[quote]bushidobadboy wrote:
Itchy wrote:
Training shoulders hard once per week is plenty IMO.
No offence, but this statement angers me a little. It takes ZERO account of the type of training Vs techniques Vs biomechanics Vs the patients injury.
“Oh yeah, just train heavy once per week and you’ll be OK”.
I don’t agree, sorry.
Firstly, the OP needs to accurately ascertain the TRUE nature of his injury (likely to involve supraspinatus since it was done whilst throwing - a common link). Generic injuries lead to generic ‘treatment’ which is far from optimal, especially for an athlete.
Secondly, he needs good, appropriate treatment, customised to the nature of the injury.
Thirdly he needs to eaxamine his shoulder musculature for weakness/incorrect biomechanics and learn to correct any issues, either by neuromuscular reprogramming (spinal reflex level actions) and/or muscular strengthening of weak muscles (most likely the RC and scapular stabilisers).
Fourthly, he needs to incorporate this into both his gym technique as well as his playing technique, so that it truly becomes ingrained.
So in summary.
- Accurate diagnosis
- Appropriate treatment
- Correction of faulty biomechanics
- Incorporation of corrected biomechanics
This sort of stuff takes a while, but with an athlete is definitely worth it, to prolong sporting lifetime.

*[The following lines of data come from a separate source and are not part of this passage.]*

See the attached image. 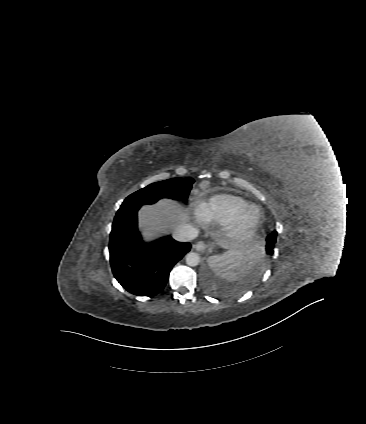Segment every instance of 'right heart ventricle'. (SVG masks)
<instances>
[{
  "label": "right heart ventricle",
  "mask_w": 366,
  "mask_h": 424,
  "mask_svg": "<svg viewBox=\"0 0 366 424\" xmlns=\"http://www.w3.org/2000/svg\"><path fill=\"white\" fill-rule=\"evenodd\" d=\"M247 205L249 203L243 197L232 194H218L203 202L198 212L205 222L227 225Z\"/></svg>",
  "instance_id": "1"
}]
</instances>
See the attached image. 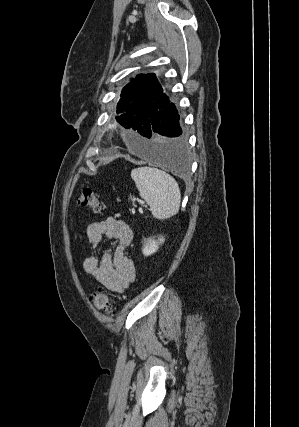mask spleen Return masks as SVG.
Masks as SVG:
<instances>
[{"label":"spleen","mask_w":299,"mask_h":427,"mask_svg":"<svg viewBox=\"0 0 299 427\" xmlns=\"http://www.w3.org/2000/svg\"><path fill=\"white\" fill-rule=\"evenodd\" d=\"M131 178L140 197L150 206L154 218L164 220L177 214L181 193L171 175L158 168L145 166L133 169Z\"/></svg>","instance_id":"3e777b00"}]
</instances>
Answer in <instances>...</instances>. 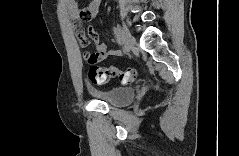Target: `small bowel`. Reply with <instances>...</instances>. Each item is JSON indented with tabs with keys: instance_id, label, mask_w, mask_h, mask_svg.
Wrapping results in <instances>:
<instances>
[{
	"instance_id": "1",
	"label": "small bowel",
	"mask_w": 239,
	"mask_h": 156,
	"mask_svg": "<svg viewBox=\"0 0 239 156\" xmlns=\"http://www.w3.org/2000/svg\"><path fill=\"white\" fill-rule=\"evenodd\" d=\"M67 10L73 16L72 24L74 28L75 35L81 45V47L86 48L89 45V39L86 36L84 29L82 28L81 20L79 19L80 10L74 1L65 2ZM101 5V0H92L87 6L82 10L89 14V20L97 17ZM87 34L89 38L96 44V52L85 53V58L87 62L91 65H95L99 62L104 61L109 55L118 56L121 54L118 50L109 51L106 44L100 42L99 34L93 26H89L87 29Z\"/></svg>"
}]
</instances>
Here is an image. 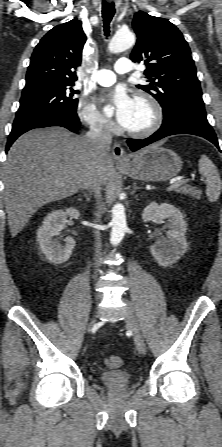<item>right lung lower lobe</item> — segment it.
Wrapping results in <instances>:
<instances>
[{"instance_id": "1", "label": "right lung lower lobe", "mask_w": 222, "mask_h": 447, "mask_svg": "<svg viewBox=\"0 0 222 447\" xmlns=\"http://www.w3.org/2000/svg\"><path fill=\"white\" fill-rule=\"evenodd\" d=\"M62 126L72 132H76L80 126V121L76 112H60L48 115L41 119L31 120L19 125H13L12 131L9 135L6 152L12 143L23 133L34 128Z\"/></svg>"}]
</instances>
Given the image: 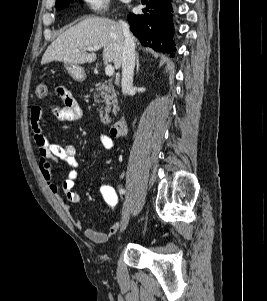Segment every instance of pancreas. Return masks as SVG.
<instances>
[{"instance_id": "pancreas-1", "label": "pancreas", "mask_w": 267, "mask_h": 301, "mask_svg": "<svg viewBox=\"0 0 267 301\" xmlns=\"http://www.w3.org/2000/svg\"><path fill=\"white\" fill-rule=\"evenodd\" d=\"M93 91V89H92ZM94 99L96 102L105 104L104 108L99 109V114L101 121L104 124H109L111 122L108 113L111 110V107H114V111L118 109L117 93L114 89V86L111 82L98 83L95 86ZM105 113V115H104Z\"/></svg>"}]
</instances>
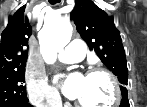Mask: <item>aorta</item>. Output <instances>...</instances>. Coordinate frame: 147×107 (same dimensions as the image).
Returning <instances> with one entry per match:
<instances>
[{
	"label": "aorta",
	"instance_id": "obj_1",
	"mask_svg": "<svg viewBox=\"0 0 147 107\" xmlns=\"http://www.w3.org/2000/svg\"><path fill=\"white\" fill-rule=\"evenodd\" d=\"M73 28L69 22L46 21L39 32L40 51L47 64H54L60 49L68 44Z\"/></svg>",
	"mask_w": 147,
	"mask_h": 107
}]
</instances>
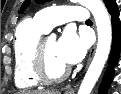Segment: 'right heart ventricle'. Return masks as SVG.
Returning a JSON list of instances; mask_svg holds the SVG:
<instances>
[{
  "mask_svg": "<svg viewBox=\"0 0 121 94\" xmlns=\"http://www.w3.org/2000/svg\"><path fill=\"white\" fill-rule=\"evenodd\" d=\"M47 31L36 19L24 20L18 26L13 47L15 84L18 88L27 90L40 85L33 71V57L37 42Z\"/></svg>",
  "mask_w": 121,
  "mask_h": 94,
  "instance_id": "e07e8e85",
  "label": "right heart ventricle"
}]
</instances>
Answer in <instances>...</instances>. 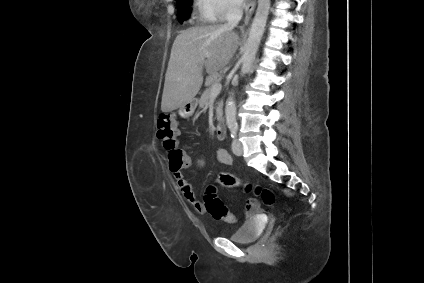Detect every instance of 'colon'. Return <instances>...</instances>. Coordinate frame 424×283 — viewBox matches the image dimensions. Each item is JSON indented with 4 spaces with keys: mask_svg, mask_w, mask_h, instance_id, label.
<instances>
[{
    "mask_svg": "<svg viewBox=\"0 0 424 283\" xmlns=\"http://www.w3.org/2000/svg\"><path fill=\"white\" fill-rule=\"evenodd\" d=\"M157 137L162 142L164 149L168 153L169 167L172 172L179 171L189 166L188 155L178 147V127L177 119L172 114L161 115L157 120ZM217 183L226 188L241 187L245 192L253 191L260 196L266 205L274 203V194L260 186H252L250 183L240 178L222 172L217 177ZM258 203L251 199L247 202V213L252 214L257 209ZM204 207L208 214L216 220H224L234 223L236 217L230 213L227 207L216 195L215 186H209L204 195Z\"/></svg>",
    "mask_w": 424,
    "mask_h": 283,
    "instance_id": "1",
    "label": "colon"
}]
</instances>
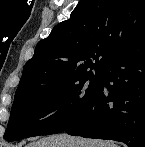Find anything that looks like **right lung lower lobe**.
I'll return each instance as SVG.
<instances>
[{
	"label": "right lung lower lobe",
	"instance_id": "98d812e1",
	"mask_svg": "<svg viewBox=\"0 0 145 147\" xmlns=\"http://www.w3.org/2000/svg\"><path fill=\"white\" fill-rule=\"evenodd\" d=\"M64 132L145 147V33L103 68L95 97Z\"/></svg>",
	"mask_w": 145,
	"mask_h": 147
}]
</instances>
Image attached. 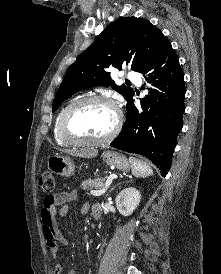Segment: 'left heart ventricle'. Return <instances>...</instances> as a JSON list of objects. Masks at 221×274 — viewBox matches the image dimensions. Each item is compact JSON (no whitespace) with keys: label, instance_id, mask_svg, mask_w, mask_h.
<instances>
[{"label":"left heart ventricle","instance_id":"b2bd125f","mask_svg":"<svg viewBox=\"0 0 221 274\" xmlns=\"http://www.w3.org/2000/svg\"><path fill=\"white\" fill-rule=\"evenodd\" d=\"M114 123V110L103 103L83 105L74 110L69 119L71 131L86 138H99L107 135Z\"/></svg>","mask_w":221,"mask_h":274}]
</instances>
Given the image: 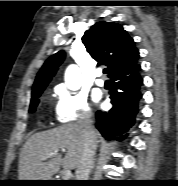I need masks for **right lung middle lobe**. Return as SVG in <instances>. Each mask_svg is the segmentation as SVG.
<instances>
[{
  "mask_svg": "<svg viewBox=\"0 0 178 186\" xmlns=\"http://www.w3.org/2000/svg\"><path fill=\"white\" fill-rule=\"evenodd\" d=\"M43 92V90H40L38 92H36L35 94L32 95V99H31V103H30V109L29 112L33 113L39 103V97L41 95V93Z\"/></svg>",
  "mask_w": 178,
  "mask_h": 186,
  "instance_id": "1",
  "label": "right lung middle lobe"
}]
</instances>
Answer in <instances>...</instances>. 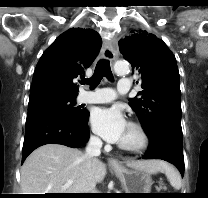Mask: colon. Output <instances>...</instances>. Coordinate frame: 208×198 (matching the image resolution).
<instances>
[{"label":"colon","instance_id":"5ec220e1","mask_svg":"<svg viewBox=\"0 0 208 198\" xmlns=\"http://www.w3.org/2000/svg\"><path fill=\"white\" fill-rule=\"evenodd\" d=\"M165 189H166V188L163 187V186H161V187L158 188V190H165Z\"/></svg>","mask_w":208,"mask_h":198}]
</instances>
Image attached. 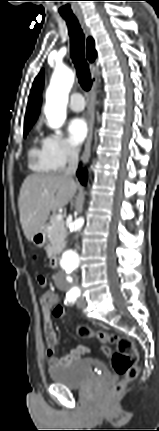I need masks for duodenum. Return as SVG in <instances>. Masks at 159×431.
Segmentation results:
<instances>
[{
  "instance_id": "1",
  "label": "duodenum",
  "mask_w": 159,
  "mask_h": 431,
  "mask_svg": "<svg viewBox=\"0 0 159 431\" xmlns=\"http://www.w3.org/2000/svg\"><path fill=\"white\" fill-rule=\"evenodd\" d=\"M59 260H60L59 255H53L50 259V267L53 269H56L59 266Z\"/></svg>"
}]
</instances>
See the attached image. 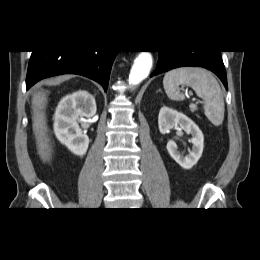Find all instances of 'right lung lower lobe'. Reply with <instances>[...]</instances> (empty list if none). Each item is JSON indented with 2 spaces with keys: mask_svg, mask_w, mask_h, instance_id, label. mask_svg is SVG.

The recreational lifter may choose to go with the generic diagnosis and treatment and forego the biomechanical assesment and correction. They will likely reinjure themselves because the root cause of the injury mechanism has not been addressed.
Of course, if the injury mechanism is from acute trauma (as opposed to the other two mechanisms of injury; repetitive micro-loading or tissue creep), then there may not be a biomechanical component. Having said that, where a once-biomechanically-correct individual sustains a traumatic injury, he or she may well develop biomechanical issues, depending on the nature of the injury and the time to treatment/injury resolution.
So, to offer a final opinion, the very least one should do is to incorporate some shoulder prehab exercises at least once per week.
Personally, I do ‘prone Ys’ (for lower/middle traps and rhomboids, ‘facepulls’, ‘sword and seatbelt’ exercises with a resistance band and then internal and external rotations with a cable stack, humerus in three different positions.
I won’t do them all in one week, but I’ll do at least 2 exercises at the end of a leg or back session, twice per week.
Aside from nothing else, working the RC muscles does seem to have some aesthetic carryover to the appearance of the shoulders. The only muscle not visible is the subscapularis; the others are visible and benefit from some direct work.
BBB[/quote]
Good stuff.
i’ve been doing:
Personally, I do ‘prone Ys’ (for lower/middle traps and rhomboids, ‘facepulls’, ‘sword and seatbelt’ exercises with a resistance band and then internal and external rotations with a cable stack, humerus in three different positions.
I usually do it in the beginning of my shoulder workout. I find that my shoulder “clicks” less when I do warm up with RC exercises.
I am feeling better today. I will continue to monitor it and take another day off from upper body exercises. If it acts up again when I do weights, I’ll advise my doctor on May 13th.